I think many of us want to bring back something specific from the places we visit that reminds us of our travel, something that reflects the particulars of a place. We want to find gifts for our loved ones that can’t be found anywhere else. And doesn’t everyone still have that excited thought (leftover from being a kid) when a family member comes home, “What did you bring me? What did you bring me?!” And it’s not the latest from Target that we’re hoping for; we’re hoping for something we can’t find here, at home. Travel is supposed to give us a break from monotony and routine, including the clothing, objects and foods we bring back.

But finding something specific to a place has become harder to do.

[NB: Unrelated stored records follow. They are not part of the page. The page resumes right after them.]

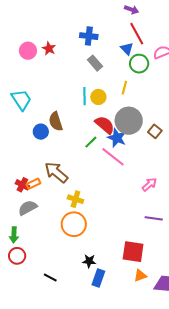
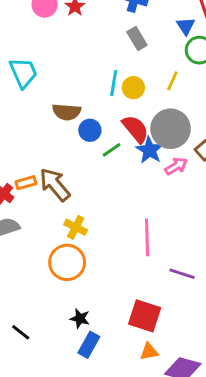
brown semicircle: (56, 121) -> (67, 112), turned -78
blue circle: (41, 132) -> (90, 130), moved
pink line: (113, 157) -> (147, 237), moved, turned 40
orange rectangle: (33, 184) -> (26, 183), moved
pink arrow: (149, 184) -> (176, 166), moved

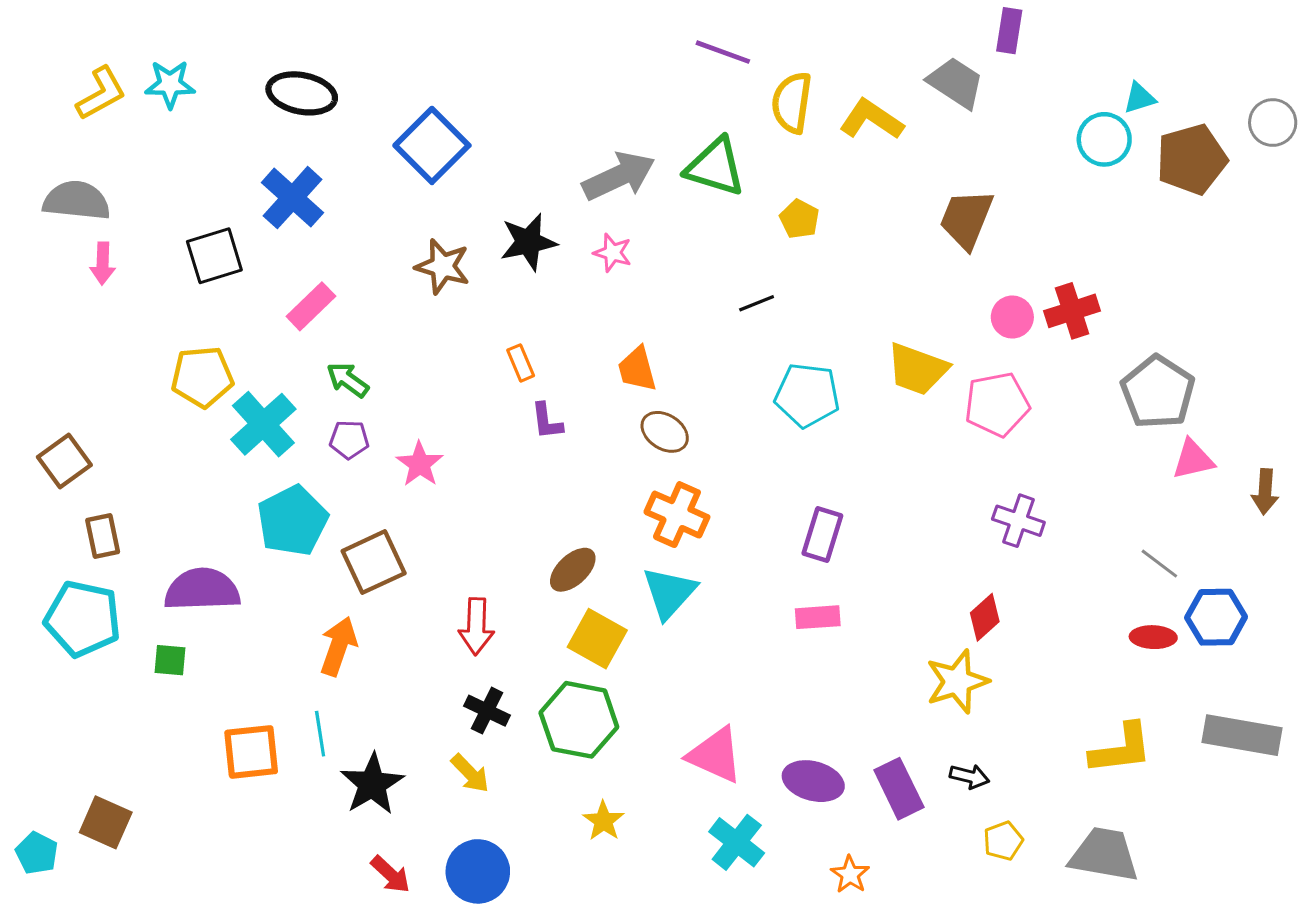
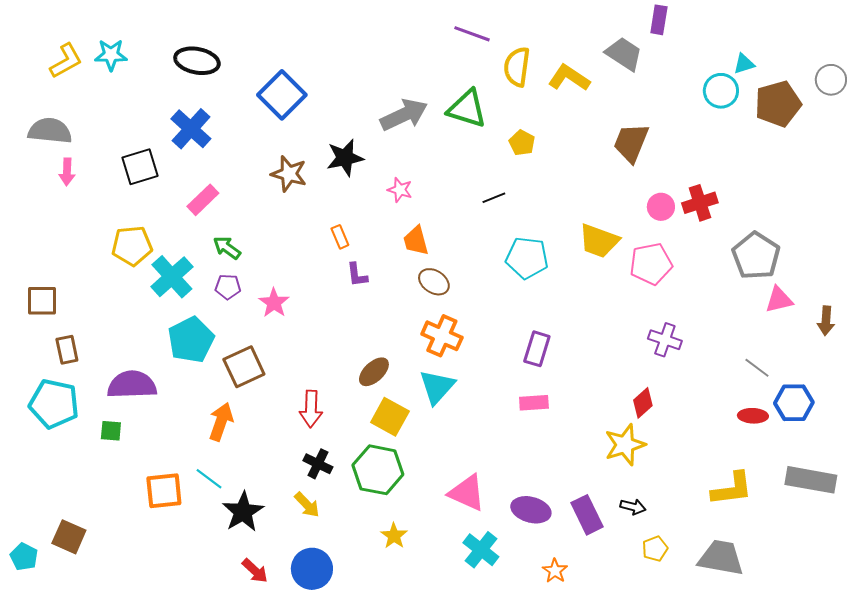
pink star: (613, 253) -> (400, 190), moved
brown square: (64, 461) -> (42, 301), turned 36
cyan line: (320, 734) -> (209, 479), turned -44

While there are always local food items – spice mixes, a fancy olive oil, rhubarb wine – with airline restrictions, even that is getting harder. Clothing is also difficult. Stores in Amsterdam, Copenhagen, Los Angeles, Chicago and New York have pretty much the same items as they do in Twin Cities. An H & M in Paris might have slightly different shirts than one in Minneapolis, but really, who cares?  And even if I buy an I Love NY T-shirt, it’s still likely to actually be made in Bangladesh or India.

This state of affairs is not new – I remember when I studied abroad in the late 1980s I was surprised to find Benetton, Esprit  and look-alike department stores in every major European city. It was then that I discovered that shopping secondhand is key to finding local or at least unique items while traveling. I first discovered this at the Waterlooplein Market in Amsterdam. I came home with aging Dutch lace curtains like the ones I saw in nearly every window, a short olive-colored Dutch army jacket and a crisp white cotton lace-trimmed nightgown, which I intended to belt and wear as a dress. The secondhand markets have been a something I look forward to on every trip.

And the vintage stores. I’ve learned that looking up city streets and neighborhoods where vintage shops cluster is key to discovering the part of town where more local, unique shops in general can be found. There’s a reason. When geographers Nicky Gregson and Louise Crewe studied where vintage and secondhand shops cluster (for the book Second-Hand Cultures), they found that retro shops are found in urban neighborhoods with more edge than the “high streets” occupied by franchised stores. This occurs because such areas have lower rents. Vintage stores clustering with businesses that attract a similar crowd do best; thus the tendency for vintage shops to be located on streets with coffee shops, tattoo parlors, funky breakfast-all-day diners, t-shirt screen printing shops, and local designers trying to make a go of bricks-and-mortar retail.

I was recently in Vancouver, British Columbia and looked up where the vintage shops cluster. Sure enough, Main Street not only produced a fun vintage store tour of Vancouver (C’est La Vie Vintage, Woo Vintage, F as in Frank), but also shops that sold the work of local Vancouver designers (Twigg & Hottie Boutique, Two of Hearts Boutique, Devil May Wear or Motherland). I actually came home with some cool things that contain a “Made in Canada” label.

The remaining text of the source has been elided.